### EXERCISE OBJECTIVE
From the data, copy out every line in which the word "Thérapies" appears.

### EXCERPTED RECORDS

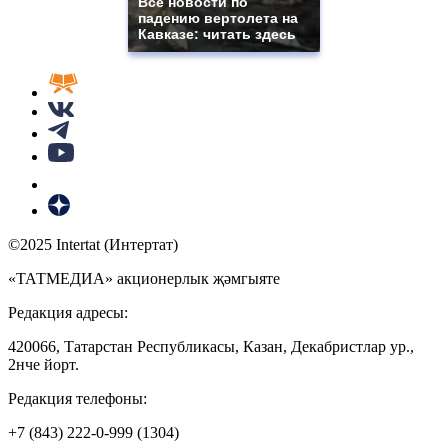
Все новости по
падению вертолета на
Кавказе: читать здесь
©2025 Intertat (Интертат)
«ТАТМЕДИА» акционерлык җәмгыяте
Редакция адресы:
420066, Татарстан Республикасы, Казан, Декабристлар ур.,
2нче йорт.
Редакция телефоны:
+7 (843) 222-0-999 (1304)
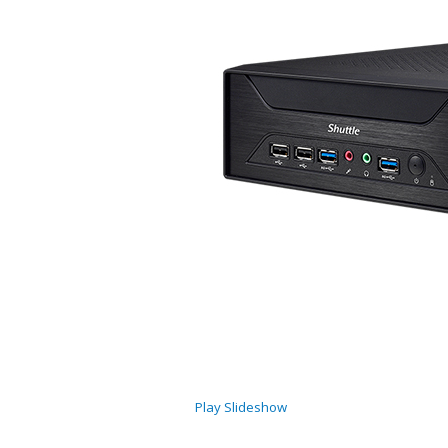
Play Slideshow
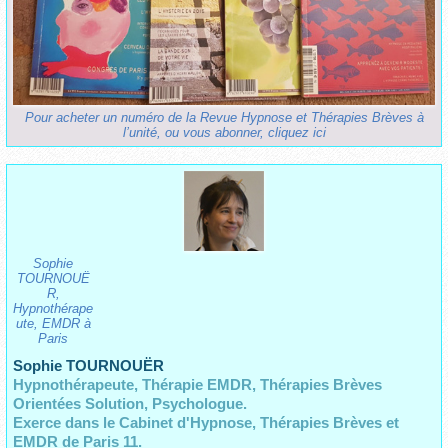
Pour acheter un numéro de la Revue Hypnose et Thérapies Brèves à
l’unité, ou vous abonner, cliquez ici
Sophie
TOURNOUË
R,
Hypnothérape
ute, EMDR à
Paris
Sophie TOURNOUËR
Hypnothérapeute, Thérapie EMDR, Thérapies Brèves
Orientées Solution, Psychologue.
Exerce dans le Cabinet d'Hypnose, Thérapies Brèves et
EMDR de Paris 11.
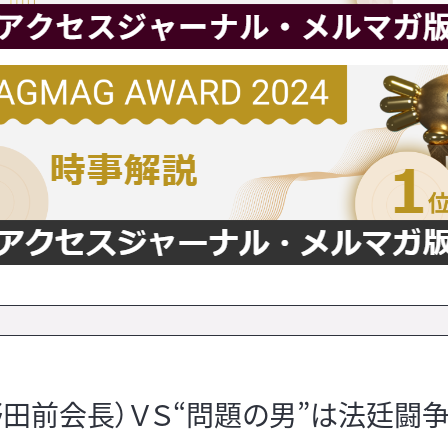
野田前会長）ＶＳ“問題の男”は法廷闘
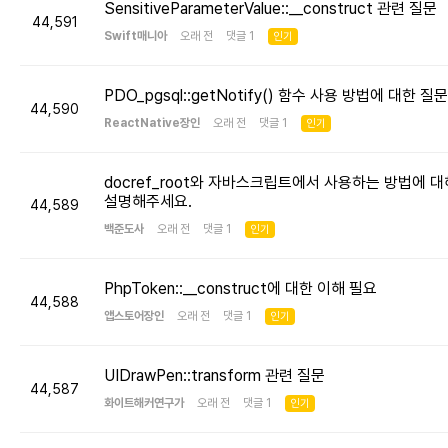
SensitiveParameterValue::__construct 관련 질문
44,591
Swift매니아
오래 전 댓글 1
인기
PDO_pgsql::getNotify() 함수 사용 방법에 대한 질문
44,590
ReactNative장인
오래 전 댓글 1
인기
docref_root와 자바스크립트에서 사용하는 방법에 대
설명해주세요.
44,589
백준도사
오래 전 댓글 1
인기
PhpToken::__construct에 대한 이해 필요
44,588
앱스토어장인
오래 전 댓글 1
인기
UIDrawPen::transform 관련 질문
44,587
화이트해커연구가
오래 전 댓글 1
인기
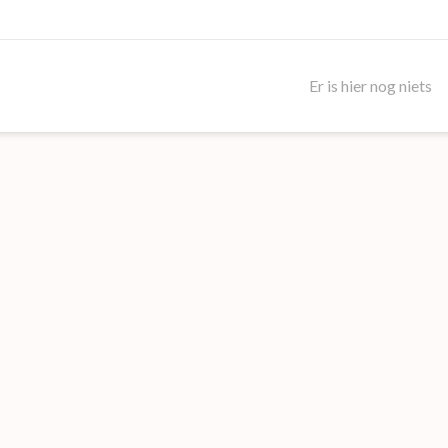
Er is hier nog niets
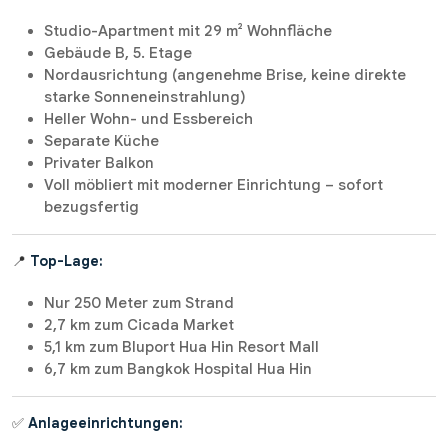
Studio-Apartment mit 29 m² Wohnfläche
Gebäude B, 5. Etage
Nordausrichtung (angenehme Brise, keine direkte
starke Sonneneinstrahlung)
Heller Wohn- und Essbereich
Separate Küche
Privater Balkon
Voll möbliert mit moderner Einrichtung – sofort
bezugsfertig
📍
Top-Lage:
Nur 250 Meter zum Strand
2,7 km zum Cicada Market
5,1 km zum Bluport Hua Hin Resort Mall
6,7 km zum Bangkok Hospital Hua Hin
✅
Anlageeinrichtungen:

==

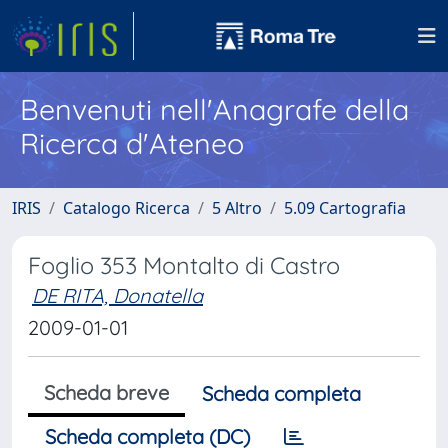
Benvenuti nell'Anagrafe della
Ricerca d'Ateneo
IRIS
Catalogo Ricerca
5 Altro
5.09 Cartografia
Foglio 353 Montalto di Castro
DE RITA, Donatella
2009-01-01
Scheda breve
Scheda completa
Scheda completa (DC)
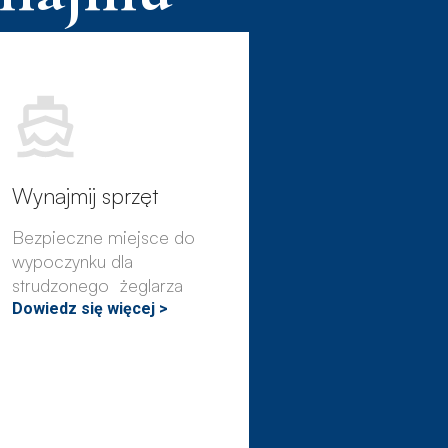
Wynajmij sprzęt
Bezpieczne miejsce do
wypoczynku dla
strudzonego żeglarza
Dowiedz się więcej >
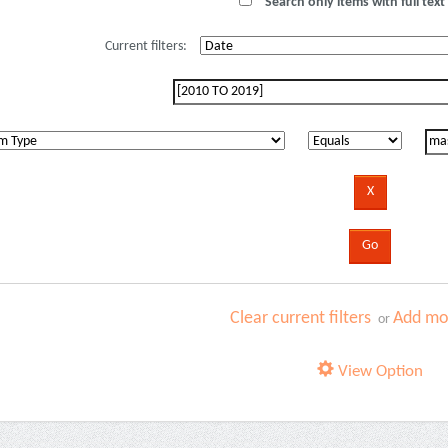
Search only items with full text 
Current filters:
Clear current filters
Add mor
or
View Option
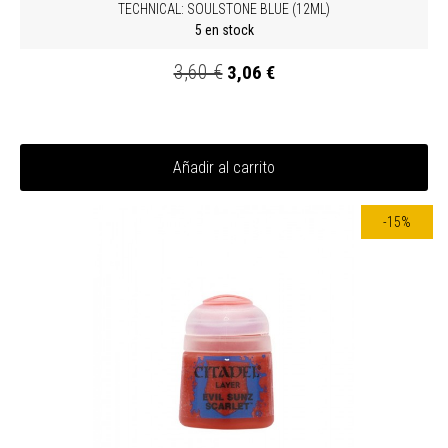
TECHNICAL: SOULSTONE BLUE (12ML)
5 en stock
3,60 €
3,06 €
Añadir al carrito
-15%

==

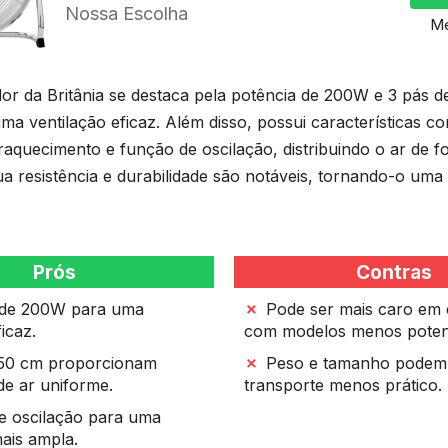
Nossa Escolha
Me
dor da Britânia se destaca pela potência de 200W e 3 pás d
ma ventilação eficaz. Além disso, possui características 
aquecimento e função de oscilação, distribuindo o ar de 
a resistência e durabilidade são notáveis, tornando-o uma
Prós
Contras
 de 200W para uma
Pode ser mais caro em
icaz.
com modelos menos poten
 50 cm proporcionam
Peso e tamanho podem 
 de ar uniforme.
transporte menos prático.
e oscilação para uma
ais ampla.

### YOUR SOLUTION
Pour acheter un numéro de la Revue Hypnose et Thérapies Brèves à
Hypnothérapeute, Thérapie EMDR, Thérapies Brèves
Exerce dans le Cabinet d'Hypnose, Thérapies Brèves et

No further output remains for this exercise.